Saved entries
[Start of section]
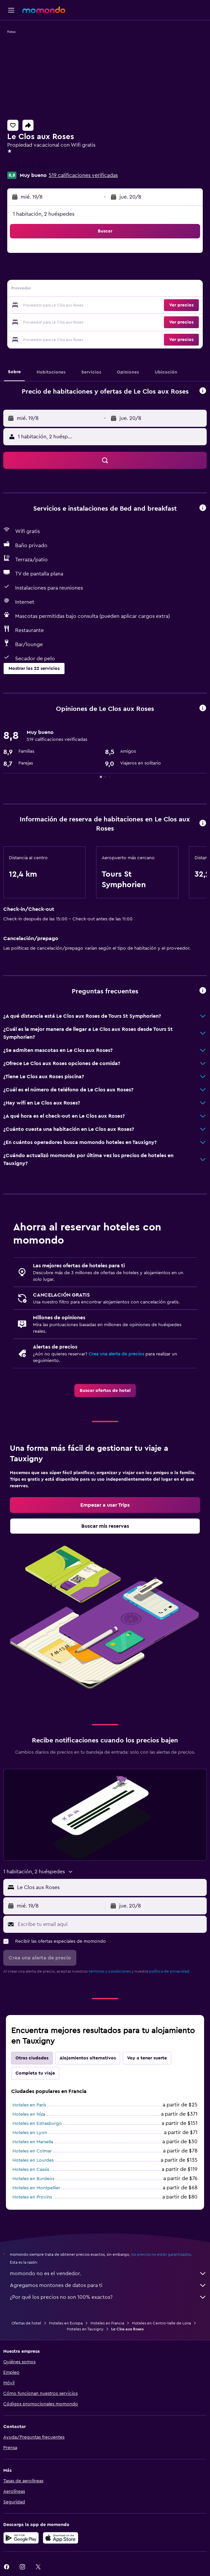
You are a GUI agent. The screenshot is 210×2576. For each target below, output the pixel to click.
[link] (105, 1390)
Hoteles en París (29, 2105)
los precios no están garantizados (161, 2254)
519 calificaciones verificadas (83, 175)
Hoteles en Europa (66, 2323)
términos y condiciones (110, 1971)
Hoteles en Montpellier (36, 2188)
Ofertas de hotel (26, 2323)
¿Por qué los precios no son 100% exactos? (108, 2297)
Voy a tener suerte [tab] (147, 2058)
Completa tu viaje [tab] (35, 2073)
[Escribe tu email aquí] (110, 1924)
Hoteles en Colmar (32, 2151)
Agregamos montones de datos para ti (108, 2285)
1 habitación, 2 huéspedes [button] (43, 214)
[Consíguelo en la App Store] (60, 2538)
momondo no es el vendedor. (108, 2273)
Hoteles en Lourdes (33, 2160)
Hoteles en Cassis (31, 2169)
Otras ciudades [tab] (31, 2058)
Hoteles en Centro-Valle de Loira (161, 2323)
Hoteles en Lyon (30, 2132)
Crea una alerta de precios (116, 1354)
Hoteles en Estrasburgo (37, 2123)
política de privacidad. (169, 1971)
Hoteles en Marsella (33, 2142)
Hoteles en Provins (32, 2197)
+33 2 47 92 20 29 (28, 166)
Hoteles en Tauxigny (85, 2329)
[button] (11, 10)
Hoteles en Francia (107, 2323)
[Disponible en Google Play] (21, 2538)
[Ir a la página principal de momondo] (43, 10)
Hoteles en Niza (29, 2114)
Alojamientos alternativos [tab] (88, 2058)
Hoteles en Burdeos (33, 2178)
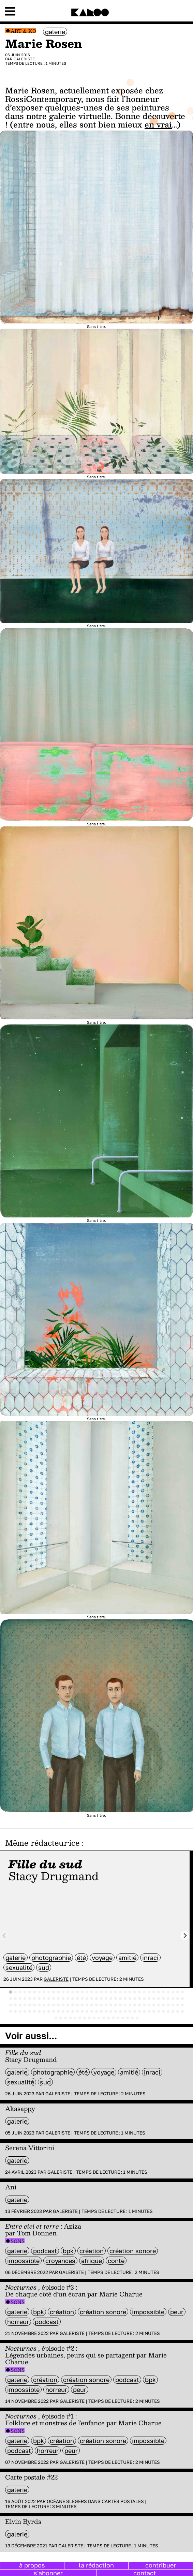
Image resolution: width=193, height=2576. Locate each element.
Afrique (91, 2260)
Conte (116, 2260)
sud (43, 1967)
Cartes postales (123, 2501)
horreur (18, 2321)
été (81, 1957)
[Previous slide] (4, 1935)
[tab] (10, 1992)
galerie (55, 31)
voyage (102, 1957)
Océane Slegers (67, 2501)
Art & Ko (23, 30)
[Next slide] (185, 1935)
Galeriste (24, 59)
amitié (127, 1957)
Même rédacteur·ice (42, 1842)
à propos (32, 2565)
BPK (68, 2251)
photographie (51, 1957)
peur (176, 2312)
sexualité (18, 1967)
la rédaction (96, 2565)
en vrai (158, 124)
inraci (150, 1957)
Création (91, 2251)
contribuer (160, 2565)
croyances (60, 2260)
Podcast (45, 2251)
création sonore (132, 2251)
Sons (18, 2241)
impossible (23, 2260)
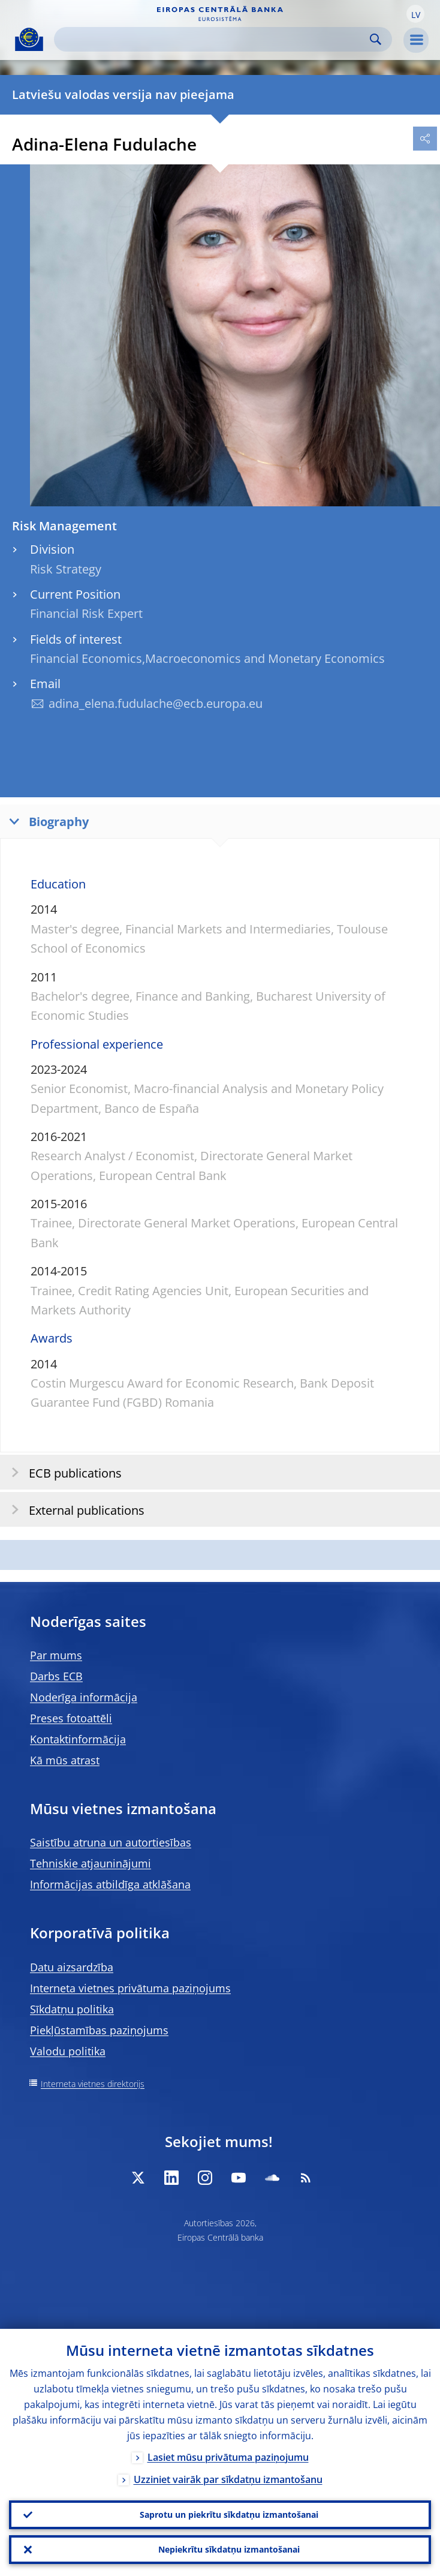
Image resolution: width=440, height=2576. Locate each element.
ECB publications (63, 1472)
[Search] (213, 39)
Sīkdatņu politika (72, 2009)
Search (375, 39)
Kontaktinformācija (78, 1739)
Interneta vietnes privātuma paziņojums (130, 1988)
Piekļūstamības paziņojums (99, 2030)
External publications (74, 1509)
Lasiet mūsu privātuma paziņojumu (228, 2457)
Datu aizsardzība (71, 1967)
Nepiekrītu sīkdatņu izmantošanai (229, 2549)
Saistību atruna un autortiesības (110, 1842)
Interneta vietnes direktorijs (92, 2083)
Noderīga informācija (83, 1697)
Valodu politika (68, 2051)
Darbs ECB (56, 1676)
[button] (415, 14)
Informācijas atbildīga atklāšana (110, 1884)
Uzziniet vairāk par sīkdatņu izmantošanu (228, 2479)
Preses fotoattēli (71, 1718)
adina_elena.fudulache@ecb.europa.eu (156, 703)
[End of section]
**Work item**. Give every line of the records above again, exactly, and omit the pictures.

**Response**.
You are a GUI agent. The screenshot is 210×2576. For each target below, output the pixel to click.
[link] (105, 1390)
Hoteles en París (29, 2105)
los precios no están garantizados (161, 2254)
519 calificaciones verificadas (83, 175)
Hoteles en Europa (66, 2323)
términos y condiciones (110, 1971)
Hoteles en Montpellier (36, 2188)
Ofertas de hotel (26, 2323)
¿Por qué los precios no son 100% exactos? (108, 2297)
Voy a tener suerte [tab] (147, 2058)
Completa tu viaje [tab] (35, 2073)
[Escribe tu email aquí] (110, 1924)
Hoteles en Colmar (32, 2151)
Agregamos montones de datos para ti (108, 2285)
1 habitación, 2 huéspedes [button] (43, 214)
[Consíguelo en la App Store] (60, 2538)
momondo no es el vendedor. (108, 2273)
Hoteles en Lourdes (33, 2160)
Hoteles en Cassis (31, 2169)
Otras ciudades [tab] (31, 2058)
Hoteles en Centro-Valle de Loira (161, 2323)
Hoteles en Lyon (30, 2132)
Crea una alerta de precios (116, 1354)
Hoteles en Estrasburgo (37, 2123)
política de privacidad. (169, 1971)
Hoteles en Marsella (33, 2142)
Hoteles en Provins (32, 2197)
+33 2 47 92 20 29 (28, 166)
Hoteles en Tauxigny (85, 2329)
[button] (11, 10)
Hoteles en Francia (107, 2323)
[Disponible en Google Play] (21, 2538)
[Ir a la página principal de momondo] (43, 10)
Hoteles en Niza (29, 2114)
Alojamientos alternativos [tab] (88, 2058)
Hoteles en Burdeos (33, 2178)
Image resolution: width=193, height=2576. Locate each element.
Afrique (91, 2260)
Conte (116, 2260)
sud (43, 1967)
Cartes postales (123, 2501)
horreur (18, 2321)
été (81, 1957)
[Previous slide] (4, 1935)
[tab] (10, 1992)
galerie (55, 31)
voyage (102, 1957)
Océane Slegers (67, 2501)
Art & Ko (23, 30)
[Next slide] (185, 1935)
Galeriste (24, 59)
amitié (127, 1957)
Même rédacteur·ice (42, 1842)
à propos (32, 2565)
BPK (68, 2251)
photographie (51, 1957)
peur (176, 2312)
sexualité (18, 1967)
la rédaction (96, 2565)
en vrai (158, 124)
inraci (150, 1957)
Création (91, 2251)
contribuer (160, 2565)
croyances (60, 2260)
Podcast (45, 2251)
création sonore (132, 2251)
Sons (18, 2241)
impossible (23, 2260)
Image resolution: width=440, height=2576. Locate each element.
ECB publications (63, 1472)
[Search] (213, 39)
Sīkdatņu politika (72, 2009)
Search (375, 39)
Kontaktinformācija (78, 1739)
Interneta vietnes privātuma paziņojums (130, 1988)
Piekļūstamības paziņojums (99, 2030)
External publications (74, 1509)
Lasiet mūsu privātuma paziņojumu (228, 2457)
Datu aizsardzība (71, 1967)
Nepiekrītu sīkdatņu izmantošanai (229, 2549)
Saistību atruna un autortiesības (110, 1842)
Interneta vietnes direktorijs (92, 2083)
Noderīga informācija (83, 1697)
Valodu politika (68, 2051)
Darbs ECB (56, 1676)
[button] (415, 14)
Informācijas atbildīga atklāšana (110, 1884)
Uzziniet vairāk par sīkdatņu izmantošanu (228, 2479)
Preses fotoattēli (71, 1718)
adina_elena.fudulache@ecb.europa.eu (156, 703)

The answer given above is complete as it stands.